Transcribed page contents:
^^^^

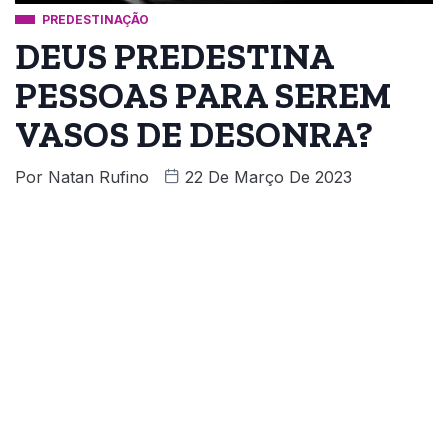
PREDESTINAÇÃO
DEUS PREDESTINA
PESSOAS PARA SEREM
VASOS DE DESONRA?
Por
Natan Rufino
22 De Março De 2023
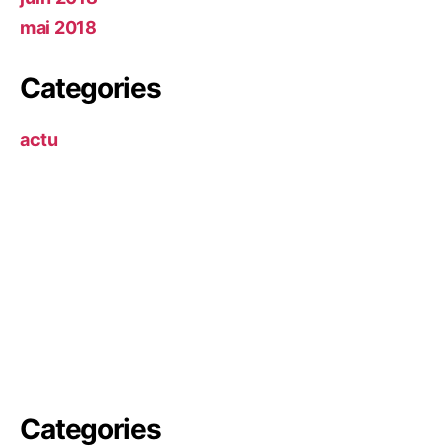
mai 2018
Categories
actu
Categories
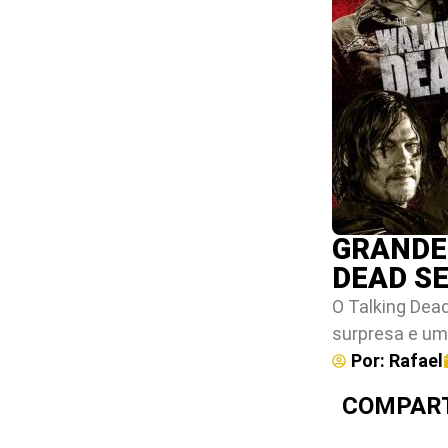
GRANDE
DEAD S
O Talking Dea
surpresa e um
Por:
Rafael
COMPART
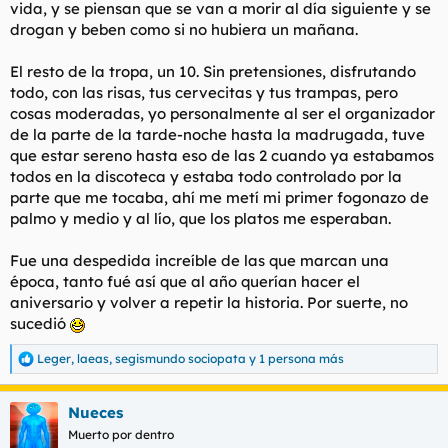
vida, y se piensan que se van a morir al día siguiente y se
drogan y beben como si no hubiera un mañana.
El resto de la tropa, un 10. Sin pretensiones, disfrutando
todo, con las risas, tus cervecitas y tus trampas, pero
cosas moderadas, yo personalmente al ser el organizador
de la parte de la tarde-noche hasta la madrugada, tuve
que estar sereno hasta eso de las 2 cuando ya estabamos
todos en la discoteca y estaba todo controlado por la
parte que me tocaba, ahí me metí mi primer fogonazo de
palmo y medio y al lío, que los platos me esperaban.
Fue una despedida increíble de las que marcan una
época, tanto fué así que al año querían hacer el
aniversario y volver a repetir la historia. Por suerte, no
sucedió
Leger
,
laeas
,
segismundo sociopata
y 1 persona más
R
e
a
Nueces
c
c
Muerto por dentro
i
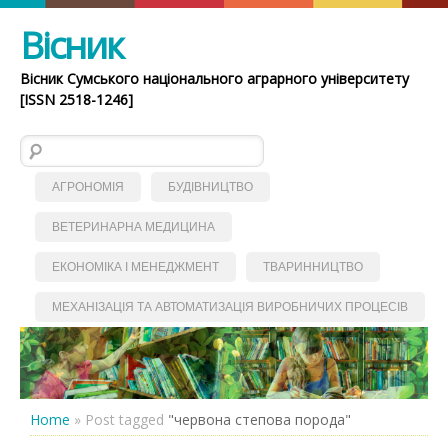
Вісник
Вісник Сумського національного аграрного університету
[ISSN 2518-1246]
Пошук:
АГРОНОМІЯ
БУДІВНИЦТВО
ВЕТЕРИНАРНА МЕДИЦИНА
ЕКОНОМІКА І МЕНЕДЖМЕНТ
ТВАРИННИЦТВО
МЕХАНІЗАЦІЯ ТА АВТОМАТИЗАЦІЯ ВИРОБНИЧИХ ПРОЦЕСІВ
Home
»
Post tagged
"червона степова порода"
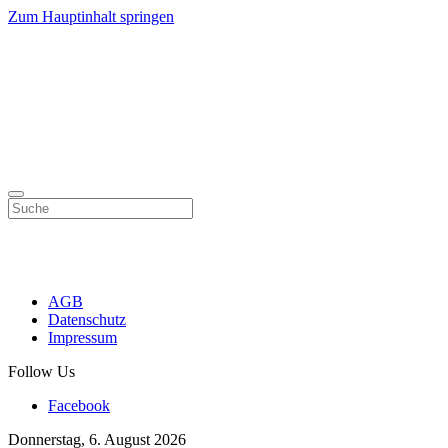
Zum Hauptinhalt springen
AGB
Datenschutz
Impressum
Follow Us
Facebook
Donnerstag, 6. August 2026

^^^^

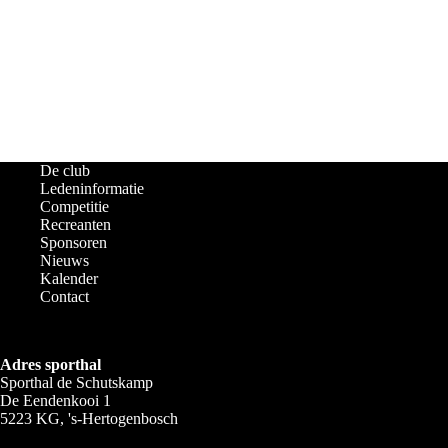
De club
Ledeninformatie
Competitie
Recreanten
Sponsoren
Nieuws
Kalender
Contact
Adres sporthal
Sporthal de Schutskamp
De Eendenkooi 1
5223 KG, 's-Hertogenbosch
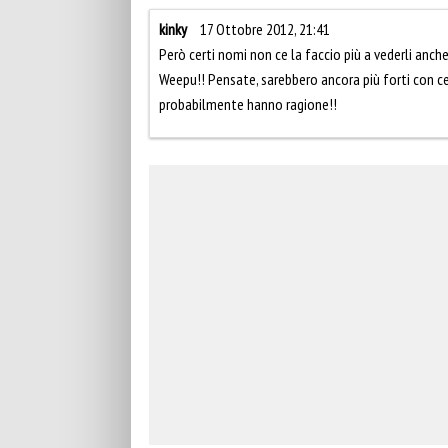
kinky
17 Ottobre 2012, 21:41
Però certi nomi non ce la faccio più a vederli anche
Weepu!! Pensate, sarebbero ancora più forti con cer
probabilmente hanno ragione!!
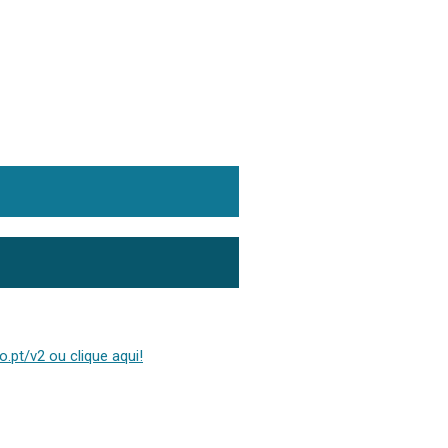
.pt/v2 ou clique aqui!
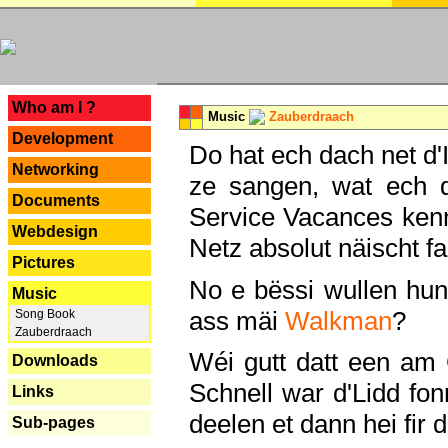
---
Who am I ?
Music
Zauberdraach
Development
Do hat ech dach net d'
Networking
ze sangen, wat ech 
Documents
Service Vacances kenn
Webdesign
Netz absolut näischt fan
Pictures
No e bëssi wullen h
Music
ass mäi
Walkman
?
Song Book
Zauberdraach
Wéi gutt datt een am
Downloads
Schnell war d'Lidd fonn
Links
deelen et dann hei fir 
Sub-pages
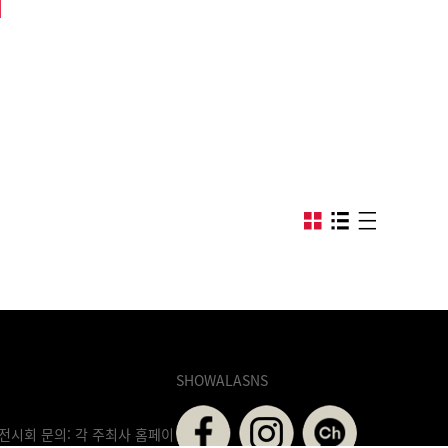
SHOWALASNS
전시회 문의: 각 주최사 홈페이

^^^^

_ACTIVITY_
Set the pictures aside and reproduce exactly the lines above, from the line holding "22 De Março De 2023" through the line holding "Donnerstag, 6. August 2026", both included, with nothing else.

_RESPONSE TO THE TASK_
22 De Março De 2023
mai 2018
Categories
actu
Categories
GRANDE
DEAD S
O Talking Dea
surpresa e um
Por:
Rafael
COMPART
vida, y se piensan que se van a morir al día siguiente y se
drogan y beben como si no hubiera un mañana.
El resto de la tropa, un 10. Sin pretensiones, disfrutando
todo, con las risas, tus cervecitas y tus trampas, pero
cosas moderadas, yo personalmente al ser el organizador
de la parte de la tarde-noche hasta la madrugada, tuve
que estar sereno hasta eso de las 2 cuando ya estabamos
todos en la discoteca y estaba todo controlado por la
parte que me tocaba, ahí me metí mi primer fogonazo de
palmo y medio y al lío, que los platos me esperaban.
Fue una despedida increíble de las que marcan una
época, tanto fué así que al año querían hacer el
aniversario y volver a repetir la historia. Por suerte, no
sucedió
Leger
,
laeas
,
segismundo sociopata
y 1 persona más
R
e
a
Nueces
c
c
Muerto por dentro
i
Вісник
Вісник Сумського національного аграрного університету
[ISSN 2518-1246]
Пошук:
АГРОНОМІЯ
БУДІВНИЦТВО
ВЕТЕРИНАРНА МЕДИЦИНА
ЕКОНОМІКА І МЕНЕДЖМЕНТ
ТВАРИННИЦТВО
МЕХАНІЗАЦІЯ ТА АВТОМАТИЗАЦІЯ ВИРОБНИЧИХ ПРОЦЕСІВ
Home
»
Post tagged
"червона степова порода"
Zum Hauptinhalt springen
AGB
Datenschutz
Impressum
Follow Us
Facebook
Donnerstag, 6. August 2026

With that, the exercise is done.